At the same time, federal States have concurrent powers between central and state (or provincial) levels and thus coordinating from the central government involves developing strategies to achieve the adherence of the other levels and materialize this working will and common objectives into agreements and administrative acts. Coordination should be strengthened through interaction, the generation of spaces between the different institutional levels and the enhancement of those programming and agreement spaces adequate to national realities. Building these institutional capacities should be a priority.

3. Implementing the Consensus requires sustainable and sufficient financing: There are no secrets: resource allocation shows what the priorities are for the public administration. And this is sufficient reason to reveal the budgets governments allocate to the full and effective implementation of the Consensus.

The states are obliged to mobilize the maximum available resources to guarantee human rights, including through progressive tax reforms, increasing the tax burden on higher income sectors and combating tax evasion and avoidance by multinational companies and individuals with high incomes. The economic slowdown in the region or the vulnerability to external variables due to imbalances of the global economic and financial architecture are obstacles but no impediments to the implementation of the Consensus. Latin American countries have shown that it is possible to recover an active role of the State in the economic dynamics, for example by implementing countercyclical policies, reducing the debt burden or managing it with sovereignty in order to comply with human rights commitments.

4. It is essential to develop the capacities to build comprehensive indicators: Today there are large gaps in terms of statistical information. A large amount of aggregate indicators hide inequalities according to age, race-ethnicity or area of residence, for example, when it comes to sexual and reproductive health and rights, particularly maternal mortality.

It is essential to include the participation and contributions of feminist organizations in the definition of indicators for monitoring the Consensus at regional level. In this sense, in order to be consistent with the human rights approach promoted in the Consensus, the capacity to measure availability, accessibility, acceptability and quality of services as well as indicators to measure the protection, promotion and fulfillment of sexual rights should be created. For example, through population surveys it is possible to monitor the percentage of the population (disaggregated by different categories) that makes free and informed decisions about sexuality.

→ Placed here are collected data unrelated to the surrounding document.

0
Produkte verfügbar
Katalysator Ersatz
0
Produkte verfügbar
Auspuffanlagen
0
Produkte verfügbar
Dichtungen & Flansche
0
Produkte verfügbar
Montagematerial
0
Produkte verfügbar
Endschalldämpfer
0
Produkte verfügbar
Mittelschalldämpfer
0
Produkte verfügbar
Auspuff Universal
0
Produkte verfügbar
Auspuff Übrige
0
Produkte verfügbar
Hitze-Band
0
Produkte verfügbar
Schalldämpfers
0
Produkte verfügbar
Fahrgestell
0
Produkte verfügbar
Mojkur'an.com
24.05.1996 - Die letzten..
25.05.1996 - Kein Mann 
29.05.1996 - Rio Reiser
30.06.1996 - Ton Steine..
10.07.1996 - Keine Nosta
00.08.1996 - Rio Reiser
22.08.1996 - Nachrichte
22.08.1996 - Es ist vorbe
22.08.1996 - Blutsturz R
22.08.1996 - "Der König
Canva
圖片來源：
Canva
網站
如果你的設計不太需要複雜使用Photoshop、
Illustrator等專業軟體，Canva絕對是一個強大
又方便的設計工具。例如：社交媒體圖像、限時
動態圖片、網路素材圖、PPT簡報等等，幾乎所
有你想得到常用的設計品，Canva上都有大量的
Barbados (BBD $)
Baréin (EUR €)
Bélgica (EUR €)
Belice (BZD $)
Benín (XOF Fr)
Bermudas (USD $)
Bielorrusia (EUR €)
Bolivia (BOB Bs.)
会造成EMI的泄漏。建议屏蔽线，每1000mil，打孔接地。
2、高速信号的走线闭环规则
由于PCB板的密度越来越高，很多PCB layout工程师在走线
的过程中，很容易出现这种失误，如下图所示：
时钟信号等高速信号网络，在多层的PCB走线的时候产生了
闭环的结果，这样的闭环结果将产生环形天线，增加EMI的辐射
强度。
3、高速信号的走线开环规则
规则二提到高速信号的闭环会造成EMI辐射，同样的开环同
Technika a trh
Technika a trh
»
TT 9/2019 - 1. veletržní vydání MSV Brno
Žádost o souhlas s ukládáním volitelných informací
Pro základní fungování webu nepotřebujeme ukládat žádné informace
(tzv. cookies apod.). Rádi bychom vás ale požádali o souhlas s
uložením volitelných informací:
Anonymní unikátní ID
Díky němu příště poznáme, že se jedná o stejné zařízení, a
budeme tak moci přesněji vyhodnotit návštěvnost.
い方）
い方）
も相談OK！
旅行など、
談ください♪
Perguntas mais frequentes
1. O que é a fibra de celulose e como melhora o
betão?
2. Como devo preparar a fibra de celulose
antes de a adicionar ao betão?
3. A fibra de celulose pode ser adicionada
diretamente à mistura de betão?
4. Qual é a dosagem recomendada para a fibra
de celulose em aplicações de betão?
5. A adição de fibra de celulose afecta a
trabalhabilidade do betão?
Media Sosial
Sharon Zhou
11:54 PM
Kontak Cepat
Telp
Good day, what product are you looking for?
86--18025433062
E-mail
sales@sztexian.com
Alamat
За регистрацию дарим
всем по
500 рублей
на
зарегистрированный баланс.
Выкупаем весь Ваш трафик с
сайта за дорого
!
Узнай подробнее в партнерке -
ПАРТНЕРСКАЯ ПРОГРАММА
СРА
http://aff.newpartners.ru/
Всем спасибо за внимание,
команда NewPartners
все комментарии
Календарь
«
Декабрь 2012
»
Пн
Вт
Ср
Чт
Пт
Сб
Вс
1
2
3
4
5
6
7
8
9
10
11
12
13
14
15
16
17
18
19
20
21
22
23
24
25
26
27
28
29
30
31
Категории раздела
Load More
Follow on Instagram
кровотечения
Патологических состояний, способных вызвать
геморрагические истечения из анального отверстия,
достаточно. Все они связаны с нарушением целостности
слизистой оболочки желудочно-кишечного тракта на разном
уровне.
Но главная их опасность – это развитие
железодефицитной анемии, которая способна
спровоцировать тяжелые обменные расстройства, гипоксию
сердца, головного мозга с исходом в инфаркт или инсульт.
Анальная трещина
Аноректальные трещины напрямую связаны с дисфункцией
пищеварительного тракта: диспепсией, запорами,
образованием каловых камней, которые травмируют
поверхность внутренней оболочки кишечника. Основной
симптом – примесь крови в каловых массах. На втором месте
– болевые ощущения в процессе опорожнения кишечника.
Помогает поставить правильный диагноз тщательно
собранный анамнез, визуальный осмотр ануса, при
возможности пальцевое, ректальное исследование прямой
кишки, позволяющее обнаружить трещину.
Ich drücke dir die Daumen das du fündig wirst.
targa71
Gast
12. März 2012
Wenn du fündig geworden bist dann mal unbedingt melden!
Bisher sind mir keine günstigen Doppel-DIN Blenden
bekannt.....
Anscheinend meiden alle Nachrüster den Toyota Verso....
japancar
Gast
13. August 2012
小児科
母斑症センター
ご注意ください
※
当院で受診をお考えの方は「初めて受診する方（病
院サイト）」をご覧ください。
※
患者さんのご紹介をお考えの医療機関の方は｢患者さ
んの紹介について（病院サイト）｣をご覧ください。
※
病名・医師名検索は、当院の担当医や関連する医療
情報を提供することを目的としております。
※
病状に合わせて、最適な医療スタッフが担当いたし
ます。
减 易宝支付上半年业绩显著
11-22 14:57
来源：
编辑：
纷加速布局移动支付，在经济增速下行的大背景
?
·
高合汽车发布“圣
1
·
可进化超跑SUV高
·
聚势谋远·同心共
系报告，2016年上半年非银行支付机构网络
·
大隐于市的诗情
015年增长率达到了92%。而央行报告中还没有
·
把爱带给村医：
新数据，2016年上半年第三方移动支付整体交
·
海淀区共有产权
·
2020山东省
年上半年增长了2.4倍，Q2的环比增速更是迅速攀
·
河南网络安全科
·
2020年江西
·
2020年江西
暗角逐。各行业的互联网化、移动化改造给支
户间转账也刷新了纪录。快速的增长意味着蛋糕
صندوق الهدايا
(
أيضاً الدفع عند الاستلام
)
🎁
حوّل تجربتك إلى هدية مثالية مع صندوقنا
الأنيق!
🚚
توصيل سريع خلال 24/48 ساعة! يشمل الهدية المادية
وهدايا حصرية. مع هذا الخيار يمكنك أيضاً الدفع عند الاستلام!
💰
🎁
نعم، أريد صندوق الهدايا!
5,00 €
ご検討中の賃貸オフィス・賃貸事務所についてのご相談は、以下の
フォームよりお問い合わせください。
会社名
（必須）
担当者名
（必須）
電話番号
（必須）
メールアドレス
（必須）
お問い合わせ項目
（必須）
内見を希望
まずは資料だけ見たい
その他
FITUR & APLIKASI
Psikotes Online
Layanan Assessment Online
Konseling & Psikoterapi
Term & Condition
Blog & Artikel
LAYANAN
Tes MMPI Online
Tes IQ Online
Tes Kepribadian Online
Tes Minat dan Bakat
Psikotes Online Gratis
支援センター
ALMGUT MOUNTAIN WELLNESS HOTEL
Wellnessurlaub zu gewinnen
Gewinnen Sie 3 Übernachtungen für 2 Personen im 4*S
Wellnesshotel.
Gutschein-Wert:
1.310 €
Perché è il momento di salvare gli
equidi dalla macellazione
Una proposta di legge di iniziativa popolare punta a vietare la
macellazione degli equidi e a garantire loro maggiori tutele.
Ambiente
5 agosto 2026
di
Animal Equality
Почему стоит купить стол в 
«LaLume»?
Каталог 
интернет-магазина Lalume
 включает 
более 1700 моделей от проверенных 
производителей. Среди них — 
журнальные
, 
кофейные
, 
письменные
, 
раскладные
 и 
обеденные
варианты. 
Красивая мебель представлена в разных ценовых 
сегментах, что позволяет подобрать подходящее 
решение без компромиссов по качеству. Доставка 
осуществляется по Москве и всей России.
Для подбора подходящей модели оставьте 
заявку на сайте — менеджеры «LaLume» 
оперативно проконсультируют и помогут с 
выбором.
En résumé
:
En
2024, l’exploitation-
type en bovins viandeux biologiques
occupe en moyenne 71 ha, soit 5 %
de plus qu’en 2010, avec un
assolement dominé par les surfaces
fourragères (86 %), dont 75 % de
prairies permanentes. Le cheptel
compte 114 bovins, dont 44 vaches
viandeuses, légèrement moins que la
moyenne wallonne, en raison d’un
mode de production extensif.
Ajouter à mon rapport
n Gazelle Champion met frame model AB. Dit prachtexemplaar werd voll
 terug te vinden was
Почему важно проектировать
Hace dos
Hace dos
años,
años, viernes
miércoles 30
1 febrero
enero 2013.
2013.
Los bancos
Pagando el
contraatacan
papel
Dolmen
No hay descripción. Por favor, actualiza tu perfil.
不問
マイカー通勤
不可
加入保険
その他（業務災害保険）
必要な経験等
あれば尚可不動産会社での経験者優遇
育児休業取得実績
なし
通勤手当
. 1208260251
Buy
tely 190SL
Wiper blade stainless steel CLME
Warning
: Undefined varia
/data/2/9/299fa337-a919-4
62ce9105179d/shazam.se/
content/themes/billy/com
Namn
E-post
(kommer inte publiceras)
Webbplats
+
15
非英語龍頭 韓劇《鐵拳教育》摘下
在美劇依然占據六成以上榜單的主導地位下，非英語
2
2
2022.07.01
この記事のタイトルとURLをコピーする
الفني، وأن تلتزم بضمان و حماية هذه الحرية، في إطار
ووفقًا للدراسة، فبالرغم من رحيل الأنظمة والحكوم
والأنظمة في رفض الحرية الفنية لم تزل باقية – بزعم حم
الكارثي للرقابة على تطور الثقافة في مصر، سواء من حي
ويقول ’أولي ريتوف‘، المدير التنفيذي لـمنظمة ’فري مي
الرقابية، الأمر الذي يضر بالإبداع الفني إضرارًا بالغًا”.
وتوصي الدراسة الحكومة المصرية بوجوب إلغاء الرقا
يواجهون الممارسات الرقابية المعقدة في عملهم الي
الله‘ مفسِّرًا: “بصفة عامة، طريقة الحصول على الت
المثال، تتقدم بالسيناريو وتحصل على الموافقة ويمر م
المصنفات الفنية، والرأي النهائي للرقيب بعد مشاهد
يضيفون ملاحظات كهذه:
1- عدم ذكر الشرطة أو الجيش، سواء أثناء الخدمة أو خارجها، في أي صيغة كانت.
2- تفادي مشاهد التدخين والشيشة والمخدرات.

However, the absence of comprehensive indicators should not be an excuse for not moving forward in fulfilling the agenda. Gaps and their causes do not go unnoticed to decision-makers who know the reality and the context where they work. For example, efforts should be increased to prevent preventable deaths. Preventable deaths of girls, adolescents and women from causes related to pregnancy, childbirth or the postpartum period are an urgent challenge in terms of education, empowerment, adequate and appropriate health services, especially in relation to unsafe abortions. This has to be done without delay.

5. The participation of feminists’ organizations and social movements in strengthened monitoring and accountability mechanisms at national and regional level is essential for the implementation. The challenge of fully complying with the Consensus implies the need to create spaces of exchange, agreements and joint work to move from words to action.